The plan, tailored to suit my needs, was formed on the concept of German Volume Training. Here I would complete 10 sets of 10 repetitions on dumbbell press, lateral raises, press ups, deadlifts, pull ups barbell bicep curls, incline bar skull crushers and squats with a whole host of other disciplines thrown in there for good measure.
“We started off with the heavy lifting, the German Volume Training, which in my opinion, when people start out, even if they think they’re lean, they need to initially lose body fat to gain lean muscle mass,” Evan said.
“Heavy weights and high reps will shock the central nervous system but it will also rest your fast switch muscle fibres, your strength fibre, and that’s why we moved on to the heavier weights afterwards to see how much strength you had gained.
“The two go hand in hand. The training plan changed more than the diet through specific things such as injuries because we didn’t know how far you could push your legs, if pull ups suited you.
“It’s tailored for the individual. The two work, it’s proven to work and that’s why I put the two together. There’s not much depth to it, it’s just something that I’ve seen work.”
And this is where the magic happens. This is the point where it’s beneficial to have a tutor alongside you. It really is advantageous, trust me.
While they’ll use their Jedi mind tricks to help you squeeze that extra few reps out, they’ll also help you to control your movements to achieve the optimum results.

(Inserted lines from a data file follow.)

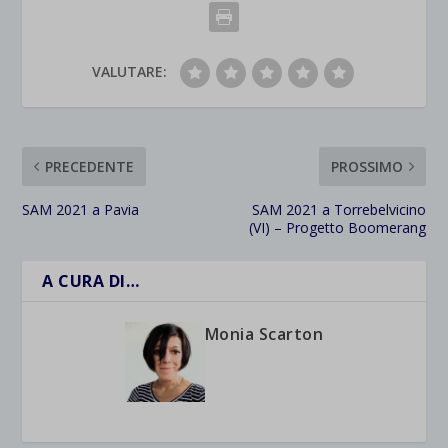
VALUTARE:
PRECEDENTE
PROSSIMO
SAM 2021 a Pavia
SAM 2021 a Torrebelvicino
(VI) – Progetto Boomerang
A CURA DI…
Monia Scarton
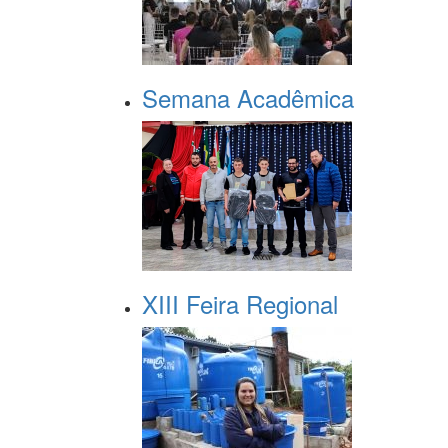
Semana Acadêmica
XIII Feira Regional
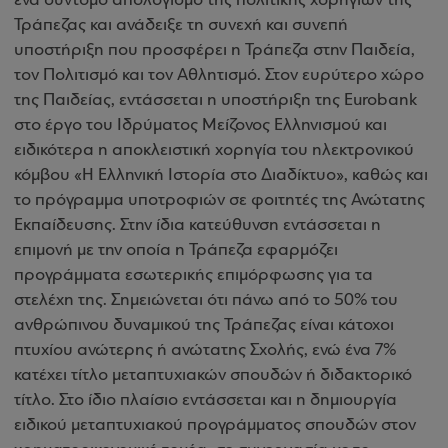
ένα σύντομο απολογισμό της πολιτικής χορηγιών της
Τράπεζας και ανάδειξε τη συνεχή και συνεπή
υποστήριξη που προσφέρει η Τράπεζα στην Παιδεία,
τον Πολιτισμό και τον Αθλητισμό. Στον ευρύτερο χώρο
της Παιδείας, εντάσσεται η υποστήριξη της Eurobank
στο έργο του Ιδρύματος Μείζονος Ελληνισμού και
ειδικότερα η αποκλειστική χορηγία του ηλεκτρονικού
κόμβου «Η Ελληνική Ιστορία στο Διαδίκτυο», καθώς και
το πρόγραμμα υποτροφιών σε φοιτητές της Ανώτατης
Εκπαίδευσης. Στην ίδια κατεύθυνση εντάσσεται η
επιμονή με την οποία η Τράπεζα εφαρμόζει
προγράμματα εσωτερικής επιμόρφωσης για τα
στελέχη της. Σημειώνεται ότι πάνω από το 50% του
ανθρώπινου δυναμικού της Τράπεζας είναι κάτοχοι
πτυχίου ανώτερης ή ανώτατης Σχολής, ενώ ένα 7%
κατέχει τίτλο μεταπτυχιακών σπουδών ή διδακτορικό
τίτλο. Στο ίδιο πλαίσιο εντάσσεται και η δημιουργία
ειδικού μεταπτυχιακού προγράμματος σπουδών στον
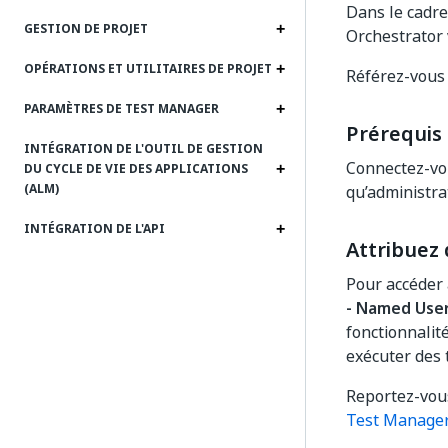
Dans le cadre
GESTION DE PROJET
Orchestrator 
OPÉRATIONS ET UTILITAIRES DE PROJET
Référez-vous
PARAMÈTRES DE TEST MANAGER
Prérequis
INTÉGRATION DE L'OUTIL DE GESTION
Connectez-vou
DU CYCLE DE VIE DES APPLICATIONS
(ALM)
qu’administra
INTÉGRATION DE L'API
Attribuez 
Pour accéder 
- Named Use
fonctionnalit
exécuter des 
Reportez-vou
Test Manage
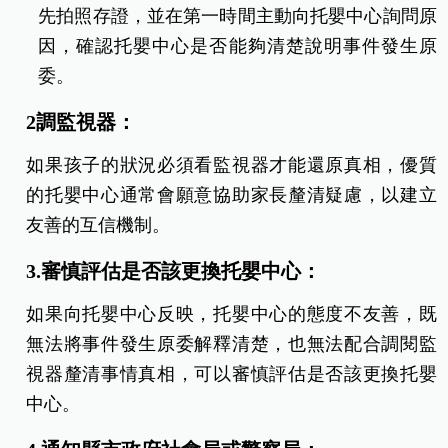
先拍照存證，並在第一時間主動向托嬰中心詢問原
因，確認托嬰中心是否能夠清楚說明事件發生原
委。
2調監視器：
如果孩子的狀況必須看監視器才能還原真相，優質
的托嬰中心通常會願意協助家長釐清疑慮，以建立
友善的互信機制。
3.審慎評估是否該更換托嬰中心：
如果向托嬰中心反映，托嬰中心的態度不友善，既
無法將事件發生原委解釋清楚，也無法配合調閱監
視器釐清事情真相，可以審慎評估是否該更換托嬰
中心。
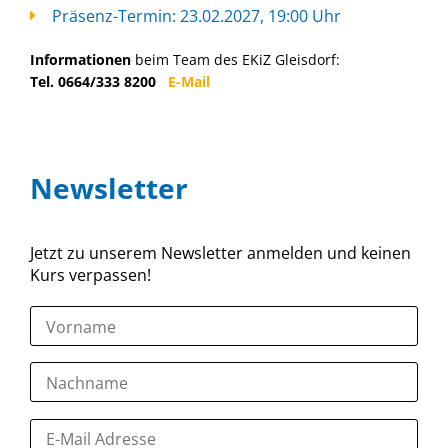
Präsenz-Termin: 23.02.2027, 19:00 Uhr
Informationen
beim Team des EKiZ Gleisdorf:
Tel. 0664/333 8200
E-Mail
Newsletter
Jetzt zu unserem Newsletter anmelden und keinen
Kurs verpassen!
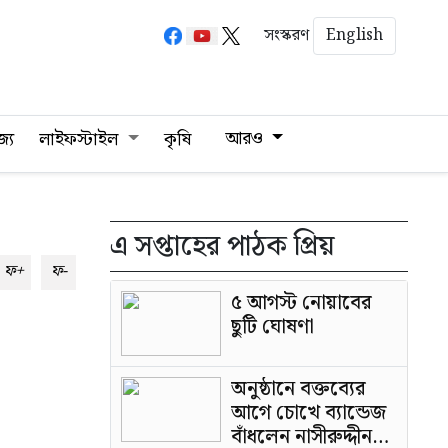
English
সংস্করণ
আরও
জ্য
লাইফস্টাইল
কৃষি
এ সপ্তাহের পাঠক প্রিয়
ফ+
ফ-
৫ আগস্ট নোয়াবের
ছুটি ঘোষণা
অনুষ্ঠানে বক্তব্যের
আগে চোখে ব্যান্ডেজ
বাঁধলেন নাসীরুদ্দীন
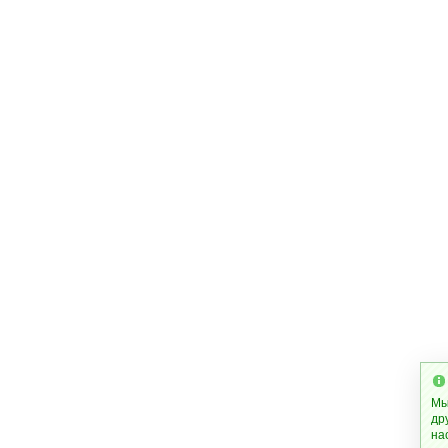
Мы
др
на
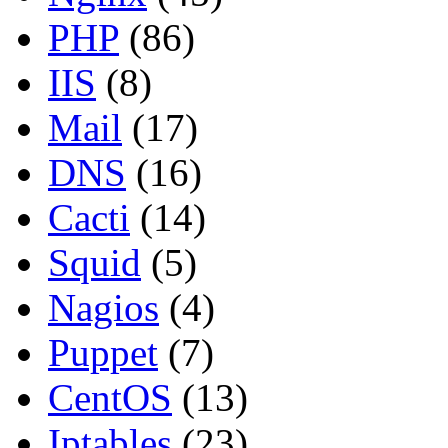
PHP
(86)
IIS
(8)
Mail
(17)
DNS
(16)
Cacti
(14)
Squid
(5)
Nagios
(4)
Puppet
(7)
CentOS
(13)
Iptables
(23)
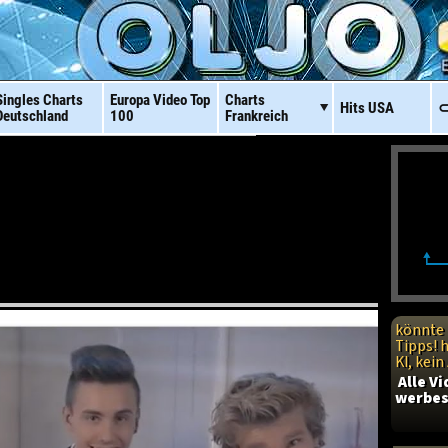
Singles Charts
Europa Video
Top
Charts
Hits
USA
⊂
Deutschland
100
Frankreich
könnte 
Tipps! 
KI, kei
Alle V
werbes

This is the biomechanical side of fitness, the smaller details of working out that make a considerable difference.
“The little details are as important as the lifting itself,” said Evan. “I’m there to assist with the biomechanics. It’s all technique. It’s okay lifting a very heavy weight but if you’re not lifting it to a certain rep range, if your mobility is poor, your essentially only getting half the muscle fibres engaged during the lift.
“The biomechanics help flex the muscles a lot more and ensure that the correct ones are engaged. Even trainers need trainers. When you’re tiring, technique can go out of the window. It’s then we’ll tell you to drop the weight and concentrate more on form.

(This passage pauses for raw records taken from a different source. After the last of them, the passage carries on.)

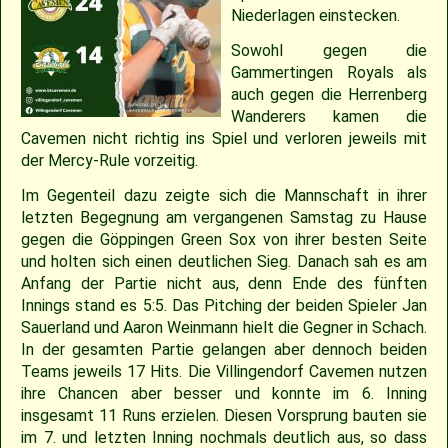
2018
30.04.2022 – Softballspieltag
Sponsoring
Saison 2019
Jugend Landesliga I 2025
Jugend Landesliga III 2024
Jugend Landesliga III 2023
Spielberichte 2022
Cavemen-News 2013
Spielberichte 2012
22.04.2023 – Cavemen 2 vs Ulm Falcons
30.05.2019 – Jugendspiel in Ravensburg
14.06.2017 – Pfingstturnier Steinheim 2017
03.07.2011 – Softball-Landesligaspiel Cavemen vs. Nagold Mohawks
26./27.05.2012 – 25. Pfingstturnier in Steinheim
Niederlagen einstecken.
Sowohl gegen die
2017
Saison 2018
Slowpitch Softball RNL 2025
Slowpitch Softball RNL 2024
Spielberichte 2023
Cavemen-News 2022
Cavemen-News 2012
11./12.06.2011 – Jubiläumsturnier 25 Jahre Red Phantoms Steinheim
11.05.2019 – Jugendspiel in Reutlingen
29.04.2012 – Landesliga Bretten Kangaroos vs. Cavemen
25.05.2017 – Jugendspiel gegen Herrenberg
Gammertingen Royals als
auch
gegen die Herrenberg
2016
21.05.2017 – Spiel gegen Neuenburg
Saison 2017
Spielberichte 2025
Spielberichte 2024
Cavemen-News 2023
01.05.2011 – Landesligaspiel Cavemen vs. Bad Mergentheim Warriors
15.04.2012 – Jugend Cavemen vs. Gammertingen
05.05.2019 – Landesligaspiel gegen die Ladenburg Romans
Wanderers kamen die
Cavemen nicht richtig ins Spiel und verloren jeweils mit
der Mercy-Rule vorzeitig.
2015
Saison 2016
Cavemen-News 2025
Cavemen-News 2024
10.04.2011 – Pokelspiel Cavemen vs. Karlsruhe Cougars
13.05.2017 – Jugendspiel in Herrenberg
01.05.2019 – Pokalspiel gegen Ellwangen
Im Gegenteil dazu zeigte sich die Mannschaft in ihrer
letzten Begegnung am vergangenen Samstag zu Hause
2014
Saison 2015
27.04.2019 – Jugendspiel in Gammertingen
06.05.2017 – Jugendspiel in Sindelfingen
gegen die Göppingen Green Sox von ihrer besten Seite
und holten sich einen deutlichen Sieg. Danach sah es am
2013
Saison 2014
08.04.2017 – Pokalauftakt gegen die Freiburg Knights
Anfang der Partie nicht aus, denn Ende des fünften
Innings stand es 5:5. Das Pitching der beiden Spieler Jan
Sauerland und Aaron Weinmann hielt die Gegner in Schach.
2012
Saison 2013
04.03.2017 – Jugendausflug Sensapolis
In der gesamten Partie gelangen aber dennoch beiden
Teams jeweils 17 Hits. Die Villingendorf Cavemen nutzen
2011
Saison 2012
03.03.2017 – Jahreshauptversammlung
ihre Chancen aber besser und konnte im 6. Inning
insgesamt 11 Runs erzielen. Diesen Vorsprung bauten
sie
2010
Saison 2011
im 7. und letzten Inning nochmals deutlich aus, so dass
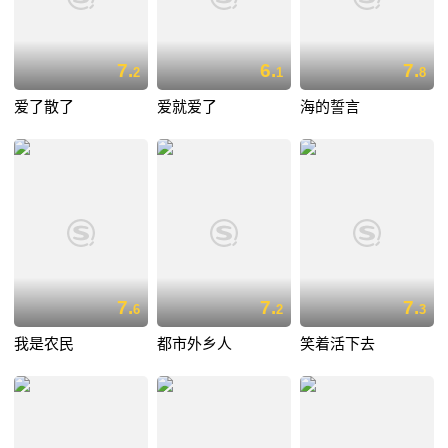
7.
6.
7.
2
1
8
爱了散了
爱就爱了
海的誓言
7.
7.
7.
6
2
3
我是农民
都市外乡人
笑着活下去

“It’s a fine balance between the weight that you’re lifting and the way that you’re lifting it. It’s really important so the science behind it is crucial.”
After nine weeks of discipline and dedication the results spoke for themselves. I was leaner, fuller and more muscular. It was, undoubtedly, the best shape that I’d ever been in.
“For nine weeks it’s amazing,” said Evan.
“You adapted to the training plan pretty well and followed it pretty much to a tee. Results like that are around the norm if you stick to the plan. Your results aren’t just average, they’re amazing.
“You were fairly lean, you didn’t hit 10% because we were limited to time, but your abs were visible and you were touching 12%. You lost around three per cent body fat throughout the process. You can see the difference.
“Your sugar sights dramatically dropped down and you gained a lot of muscle. The food that you had has been feeding you for the gym. You’ve got no muscle wastage so it’s been fuelling your muscle.
“You’re a lot fuller, that’s from when we started putting carbs in to your diet towards the end. It filled you out. You’re muscles were showing a lot more.” Evan added: “The client has to make a decision for themselves. They have to be 100% ready for us to get started. A 70% commitment is only going to get you 70% results. As long as the trainer and the client have an understanding about lifestyles it works a lot more. It helps with the progression.
“It’s all about team work and the support network that we offer. They’ll get the result. At the end of the day they can not fail if they don’t give up. We worked together and it worked fantastically. The results speak for themselves.
“If you don’t quit you can always win. If you don’t give up you can not fail.”